Every conceivable media outlet has had some comment to pass on the ongoing sexism over the fortnight of Rio 2016, with many of these all too sadly supporting it. How are women expected to perform to anything near their best ability when their world-record gold medals are relegated to the small print beneath a – still impressive – silver medal win for their male counterparts. A now infamous front-page headline saw Katie Ledecky be quite literally put into Michael Phelps’ shadow, when this was how they reported on not only her world record breaking performance in the women’s 800 metre free style, but also her being the first woman to win in the 200, 400 and 800 metre competitions since 1968.

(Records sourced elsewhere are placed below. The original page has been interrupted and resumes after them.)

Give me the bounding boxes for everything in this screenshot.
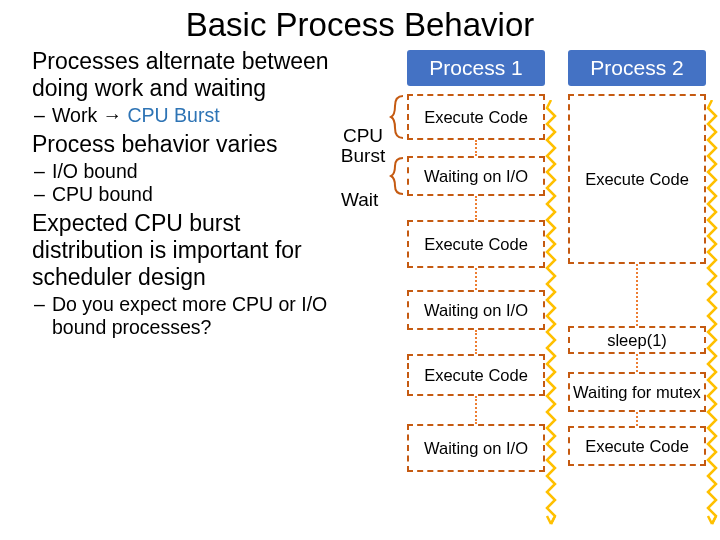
slide-body: Processes alternate between doing work a… [0,48,720,339]
process-1-header: Process 1 [407,50,545,86]
process-1-column: Process 1 Execute Code Waiting on I/O Ex… [407,50,545,518]
wait-label: Wait [341,190,378,210]
arrow-icon: → [103,104,128,126]
p1-arrow-4 [470,396,482,424]
process-2-header: Process 2 [568,50,706,86]
p1-arrow-2 [470,268,482,290]
cpu-burst-text: CPU Burst [127,104,219,126]
p2-box-1: sleep(1) [568,326,706,354]
bullet-3-sub-1: Do you expect more CPU or I/O bound proc… [52,293,355,339]
p2-squiggle [706,100,718,540]
p2-arrow-2 [631,412,643,426]
p1-arrow-0 [470,140,482,156]
cpu-burst-label: CPU Burst [335,126,391,166]
bullet-2-sub-2: CPU bound [52,183,355,206]
p1-box-0: Execute Code [407,94,545,140]
p1-arrow-1 [470,196,482,220]
bullet-list: Processes alternate between doing work a… [0,48,355,339]
p1-box-5: Waiting on I/O [407,424,545,472]
p1-box-3: Waiting on I/O [407,290,545,330]
sub-text: Work [52,104,103,126]
process-2-stack: Execute Code sleep(1) Waiting for mutex … [568,94,706,514]
bullet-1-sub-1: Work → CPU Burst [52,104,355,127]
p2-box-2: Waiting for mutex [568,372,706,412]
p2-arrow-1 [631,354,643,372]
p2-arrow-0 [631,264,643,326]
diagram-area: CPU Burst Wait Process 1 Execute Code Wa… [355,48,720,339]
p2-box-3: Execute Code [568,426,706,466]
p1-arrow-3 [470,330,482,354]
process-2-column: Process 2 Execute Code sleep(1) Waiting … [568,50,706,514]
p1-box-4: Execute Code [407,354,545,396]
p1-squiggle [545,100,557,540]
bullet-2: Process behavior varies [32,131,355,158]
bullet-3: Expected CPU burst distribution is impor… [32,210,355,291]
p1-box-2: Execute Code [407,220,545,268]
process-1-stack: Execute Code Waiting on I/O Execute Code… [407,94,545,518]
bullet-1: Processes alternate between doing work a… [32,48,355,102]
p1-box-1: Waiting on I/O [407,156,545,196]
p2-box-0: Execute Code [568,94,706,264]
slide-title: Basic Process Behavior [0,0,720,48]
bullet-2-sub-1: I/O bound [52,160,355,183]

Another moment that fell foul to its media coverage was the proposal received by Chinese diver He Zi. Honestly, I’m sceptical about the whole situation, which saw fellow athlete and He’s partner of six years, propose during her silver medal ceremony. It’s like saying, ‘okay, you won a silver medal but look at me instead!’. Further to that, you would have to be made of pretty strong stuff to say no when basically the whole world was watching. This being said I understand that in China unusual marriage proposals are celebrated, so what better time? And also, the way the whole situation was played out in the media was as if to say that the proposal was He’s real prize, rather than the silver medal she had just won.
It wasn’t just the athletes that suffered at the hands of sporting chauvinism though. Whilst commentating on the swimming competition, Helen Skelton attracted unwarranted attention for her choice of attire. She was leered at by the public via social media and criticised for showing too much flesh in a variety of media outlets. A number of these outlets also insisted on referring to her as a ‘TV presenter’, whilst calling male counterparts ‘commentators’ – surely they were both doing the same job? Whilst the leering public later complained that Gary Lineker didn’t show enough flesh, following his promise to present Match of the Day in his underwear.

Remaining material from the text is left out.